• **YOUR INSTRUCTIONS**
Your output should be the exact lines from the start of the data through the line containing "Orientul Mijlociu și", with no pictures.

[Dataset entries]
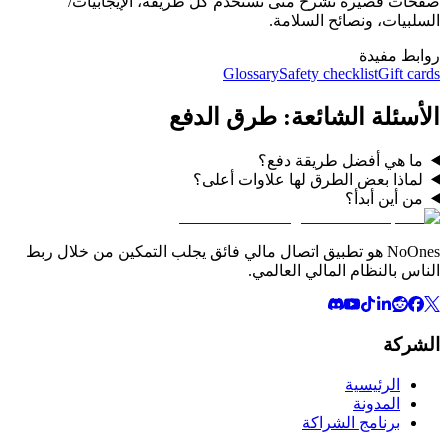
صفحات قصيرة تشرح متى تستخدم كل طريقة، الإيجابيات/
السلبيات، ونصائح السلامة.
روابط مفيدة
Glossary
Safety checklist
Gift cards
الأسئلة الشائعة: طرق الدفع
ما هي أفضل طريقة دفع؟
لماذا بعض الطرق لها علاوات أعلى؟
من أين أبدأ؟
NoOnes هو تطبيق اتصال مالي فائق يجلب التمكين من خلال ربط
الناس بالنظام المالي العالمي.
الشركة
الرئيسية
المدونة
برنامج الشراكة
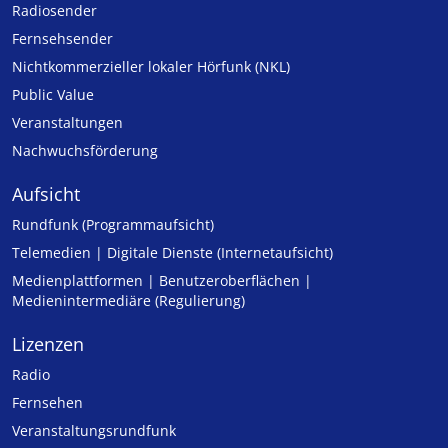
Radiosender
Fernsehsender
Nicht­kommer­zieller lo­ka­ler Hör­funk (NKL)
Public Value
Veranstaltungen
Nachwuchsförderung
Aufsicht
Rundfunk (Programmaufsicht)
Telemedien | Digitale Dienste (Internetaufsicht)
Medienplattformen | Benutzeroberflächen |
Medienintermediäre (Regulierung)
Lizenzen
Radio
Fernsehen
Veranstaltungsrundfunk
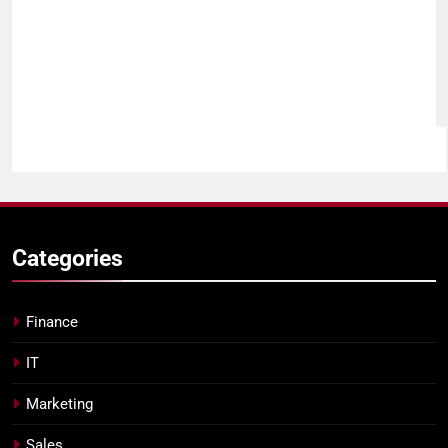
Categories
Finance
IT
Marketing
Sales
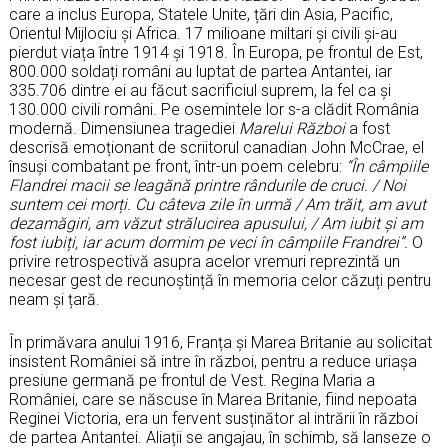
care a inclus Europa, Statele Unite, țări din Asia, Pacific,
Orientul Mijlociu și Africa. 17 milioane miltari și civili și-au
pierdut viața între 1914 și 1918. În Europa, pe frontul de Est,
800.000 soldați români au luptat de partea Antantei, iar
335.706 dintre ei au făcut sacrificiul suprem, la fel ca și
130.000 civili români. Pe osemintele lor s-a clădit România
modernă. Dimensiunea tragediei
Marelui Război
a fost
descrisă emoționant de scriitorul canadian John McCrae, el
însuși combatant pe front, într-un poem celebru:
“În câmpiile
Flandrei macii se leagănă printre rândurile de cruci. / Noi
suntem cei morți. Cu câteva zile în urmă / Am trăit, am avut
dezamăgiri, am văzut strălucirea apusului, / Am iubit și am
fost iubiți, iar acum dormim pe veci în câmpiile Frandrei”.
O
privire retrospectivă asupra acelor vremuri reprezintă un
necesar gest de recunoștință în memoria celor căzuți pentru
neam și țară.
În primăvara anului 1916, Franța și Marea Britanie au solicitat
insistent României să intre în război, pentru a reduce uriașa
presiune germană pe frontul de Vest. Regina Maria a
României, care se născuse în Marea Britanie, fiind nepoata
Reginei Victoria, era un fervent susținător al intrării în război
de partea Antantei. Aliații se angajau, în schimb, să lanseze o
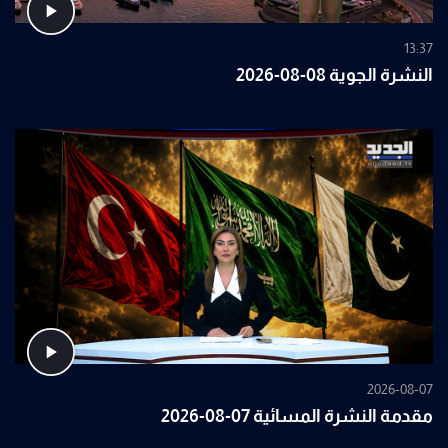
13:37
النشرة الجوية 08-08-2026
2026-08-07
مقدمة النشرة المسائية 07-08-2026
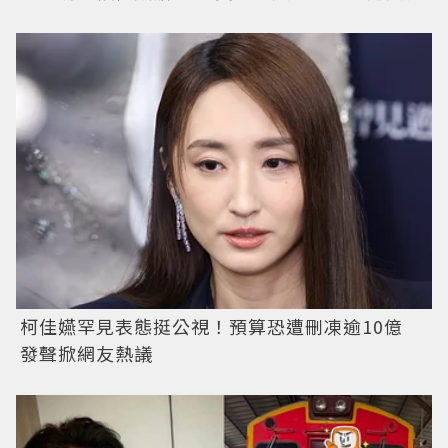
柯佳嬿罕見表態挺公視！預算恐遭刪凍逾10億
發聲掀網友熱議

• **EXPECTED ANSWER**
صفحات قصيرة تشرح متى تستخدم كل طريقة، الإيجابيات/
السلبيات، ونصائح السلامة.
روابط مفيدة
Glossary
Safety checklist
Gift cards
الأسئلة الشائعة: طرق الدفع
ما هي أفضل طريقة دفع؟
لماذا بعض الطرق لها علاوات أعلى؟
من أين أبدأ؟
NoOnes هو تطبيق اتصال مالي فائق يجلب التمكين من خلال ربط
الناس بالنظام المالي العالمي.
الشركة
الرئيسية
المدونة
برنامج الشراكة
Radiosender
Fernsehsender
Nicht­kommer­zieller lo­ka­ler Hör­funk (NKL)
Public Value
Veranstaltungen
Nachwuchsförderung
Aufsicht
Rundfunk (Programmaufsicht)
Telemedien | Digitale Dienste (Internetaufsicht)
Medienplattformen | Benutzeroberflächen |
Medienintermediäre (Regulierung)
Lizenzen
Radio
Fernsehen
Veranstaltungsrundfunk
Categories
Finance
IT
Marketing
Sales
care a inclus Europa, Statele Unite, țări din Asia, Pacific,
Orientul Mijlociu și Africa. 17 milioane miltari și civili și-au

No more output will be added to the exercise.